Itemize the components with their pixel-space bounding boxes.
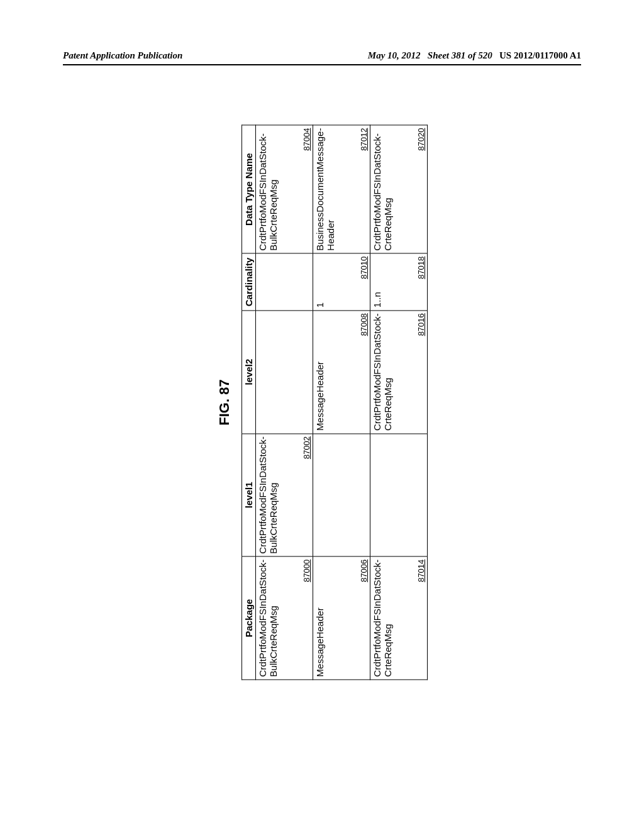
table-row: CrdtPrtfoModFSInDatStock-BulkCrteReqMsg … — [256, 125, 313, 680]
ref-num: 87016 — [416, 313, 426, 336]
ref-num: 87002 — [302, 436, 311, 459]
col-level2: level2 — [242, 311, 256, 434]
ref-num: 87008 — [359, 313, 369, 336]
cell-data-type-name: CrdtPrtfoModFSInDatStock-BulkCrteReqMsg … — [256, 126, 313, 253]
schema-table: Package level1 level2 Cardinality Data T… — [242, 125, 428, 680]
col-data-type-name: Data Type Name — [242, 125, 256, 253]
cell-data-type-name: BusinessDocumentMessage-Header 87012 — [313, 126, 370, 253]
ref-num: 87010 — [359, 257, 369, 279]
ref-num: 87004 — [302, 128, 311, 151]
cell-cardinality: 1 87010 — [313, 254, 370, 311]
ref-num: 87014 — [416, 560, 426, 582]
figure-title: FIG. 87 — [216, 125, 233, 680]
header-rule — [63, 64, 581, 65]
col-level1: level1 — [242, 433, 256, 556]
table-row: MessageHeader 87006 MessageHeader 87008 … — [313, 125, 370, 680]
col-package: Package — [242, 556, 256, 680]
page-header: Patent Application Publication May 10, 2… — [63, 50, 581, 61]
cell-level1 — [313, 434, 370, 556]
cell-level2 — [256, 311, 313, 433]
ref-num: 87018 — [416, 257, 426, 279]
col-cardinality: Cardinality — [242, 253, 256, 311]
cell-cardinality: 1..n 87018 — [370, 254, 427, 311]
ref-num: 87012 — [359, 128, 369, 151]
cell-cardinality — [256, 254, 313, 311]
ref-num: 87006 — [359, 560, 369, 582]
cell-package: MessageHeader 87006 — [313, 557, 370, 680]
cell-level2: MessageHeader 87008 — [313, 311, 370, 433]
figure-87: FIG. 87 Package level1 level2 Cardinalit… — [216, 125, 428, 680]
cell-level1 — [370, 434, 427, 556]
cell-package: CrdtPrtfoModFSInDatStock-BulkCrteReqMsg … — [256, 557, 313, 680]
table-header-row: Package level1 level2 Cardinality Data T… — [242, 125, 256, 680]
cell-level1: CrdtPrtfoModFSInDatStock-BulkCrteReqMsg … — [256, 434, 313, 556]
header-right: May 10, 2012 Sheet 381 of 520 US 2012/01… — [368, 50, 581, 61]
cell-package: CrdtPrtfoModFSInDatStock-CrteReqMsg 8701… — [370, 557, 427, 680]
header-left: Patent Application Publication — [63, 50, 182, 61]
cell-data-type-name: CrdtPrtfoModFSInDatStock-CrteReqMsg 8702… — [370, 126, 427, 253]
ref-num: 87020 — [416, 128, 426, 151]
cell-level2: CrdtPrtfoModFSInDatStock-CrteReqMsg 8701… — [370, 311, 427, 433]
ref-num: 87000 — [302, 560, 311, 582]
table-row: CrdtPrtfoModFSInDatStock-CrteReqMsg 8701… — [370, 125, 428, 680]
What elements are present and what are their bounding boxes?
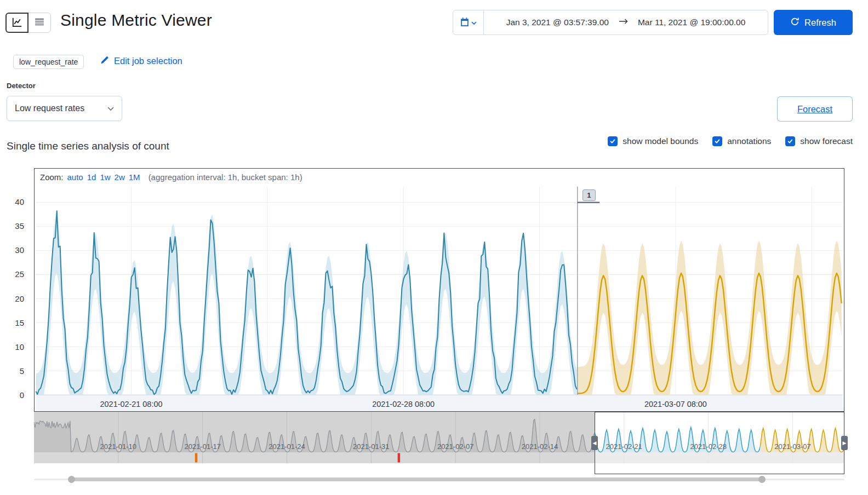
checkbox-checked-icon[interactable] [785, 136, 795, 146]
svg-text:2021-02-28 08:00: 2021-02-28 08:00 [372, 400, 435, 408]
start-date-button[interactable]: Jan 3, 2021 @ 03:57:39.00 [503, 15, 612, 30]
zoom-option-auto[interactable]: auto [67, 172, 83, 182]
y-axis-label: 20 [2, 294, 24, 304]
zoom-controls: Zoom:auto1d1w2w1M(aggregation interval: … [40, 172, 302, 182]
job-badge: low_request_rate [13, 55, 84, 69]
y-axis-label: 10 [2, 342, 24, 352]
svg-text:2021-02-07: 2021-02-07 [437, 442, 474, 451]
svg-text:2021-03-07 08:00: 2021-03-07 08:00 [644, 400, 707, 408]
toggle-label: show model bounds [623, 136, 698, 146]
detector-select[interactable]: Low request rates [7, 96, 122, 121]
y-axis-label: 40 [2, 197, 24, 207]
selection-right-handle[interactable]: ▶ [841, 436, 848, 450]
edit-job-selection-link[interactable]: Edit job selection [100, 55, 182, 67]
page-title: Single Metric Viewer [60, 11, 212, 30]
single-metric-viewer-app: Single Metric Viewer Jan 3, 2021 @ 03:57… [0, 0, 868, 495]
refresh-icon [790, 17, 800, 28]
date-range: Jan 3, 2021 @ 03:57:39.00 Mar 11, 2021 @… [484, 10, 768, 34]
table-view-toggle[interactable] [28, 13, 51, 33]
main-chart: 2021-02-21 08:002021-02-28 08:002021-03-… [34, 168, 844, 412]
detector-selected-value: Low request rates [15, 103, 84, 113]
svg-text:2021-02-14: 2021-02-14 [522, 442, 558, 451]
view-toggle-group [5, 13, 51, 33]
scrollbar-right-dot[interactable] [758, 476, 766, 483]
chevron-down-icon [107, 103, 114, 113]
svg-text:2021-01-31: 2021-01-31 [353, 442, 390, 451]
edit-job-selection-label: Edit job selection [114, 56, 182, 66]
checkbox-checked-icon[interactable] [712, 136, 722, 146]
detector-label: Detector [7, 82, 36, 90]
refresh-button[interactable]: Refresh [774, 10, 853, 35]
time-series-chart[interactable]: 2021-02-21 08:002021-02-28 08:002021-03-… [35, 169, 844, 411]
calendar-button[interactable] [453, 10, 484, 34]
arrow-right-icon [619, 18, 628, 27]
svg-text:2021-02-21 08:00: 2021-02-21 08:00 [100, 400, 163, 408]
calendar-icon [460, 17, 470, 28]
aggregation-info: (aggregation interval: 1h, bucket span: … [149, 172, 302, 182]
y-axis-label: 35 [2, 221, 24, 231]
svg-text:2021-01-24: 2021-01-24 [269, 442, 305, 451]
pencil-icon [100, 55, 109, 67]
svg-text:2021-01-17: 2021-01-17 [184, 442, 221, 451]
y-axis-label: 15 [2, 318, 24, 328]
date-picker: Jan 3, 2021 @ 03:57:39.00 Mar 11, 2021 @… [453, 10, 768, 35]
time-scrollbar [34, 475, 844, 483]
table-icon [35, 17, 44, 28]
zoom-option-2w[interactable]: 2w [115, 172, 125, 182]
refresh-label: Refresh [804, 18, 836, 28]
chart-view-toggle[interactable] [5, 13, 28, 33]
toggle-label: annotations [727, 136, 771, 146]
zoom-label: Zoom: [40, 172, 64, 182]
zoom-option-1w[interactable]: 1w [100, 172, 110, 182]
selection-window[interactable] [595, 412, 844, 474]
svg-text:2021-01-10: 2021-01-10 [100, 442, 137, 451]
zoom-option-1M[interactable]: 1M [129, 172, 140, 182]
scrollbar-thumb[interactable] [71, 477, 762, 481]
toggle-annotations[interactable]: annotations [712, 136, 771, 146]
chevron-down-icon [471, 19, 477, 27]
y-axis-label: 5 [2, 366, 24, 376]
toggle-show-forecast[interactable]: show forecast [785, 136, 853, 146]
forecast-button[interactable]: Forecast [777, 96, 853, 122]
toggle-label: show forecast [800, 136, 853, 146]
checkbox-checked-icon[interactable] [608, 136, 618, 146]
selection-left-handle[interactable]: ◀ [591, 436, 598, 450]
scrollbar-left-dot[interactable] [68, 476, 75, 483]
end-date-button[interactable]: Mar 11, 2021 @ 19:00:00.00 [635, 15, 749, 30]
chart-toggles: show model boundsannotationsshow forecas… [608, 136, 853, 146]
y-axis-labels: 0510152025303540 [0, 168, 28, 412]
y-axis-label: 25 [2, 269, 24, 279]
chart-icon [12, 17, 22, 29]
analysis-heading: Single time series analysis of count [7, 140, 169, 152]
zoom-option-1d[interactable]: 1d [87, 172, 96, 182]
context-navigator: 2021-01-102021-01-172021-01-242021-01-31… [34, 412, 844, 475]
toggle-show-model-bounds[interactable]: show model bounds [608, 136, 698, 146]
annotation-badge[interactable]: 1 [583, 189, 596, 201]
y-axis-label: 30 [2, 245, 24, 255]
y-axis-label: 0 [2, 390, 24, 400]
•••••
• [BRIEF]
Extract every line of the records above that contains the word "zoom".

• [ANSWER SPACE]
zoom-option-auto[interactable]: auto [67, 172, 83, 182]
zoom-controls: Zoom:auto1d1w2w1M(aggregation interval: … [40, 172, 302, 182]
zoom-option-2w[interactable]: 2w [115, 172, 125, 182]
zoom-label: Zoom: [40, 172, 64, 182]
zoom-option-1w[interactable]: 1w [100, 172, 110, 182]
zoom-option-1M[interactable]: 1M [129, 172, 140, 182]
zoom-option-1d[interactable]: 1d [87, 172, 96, 182]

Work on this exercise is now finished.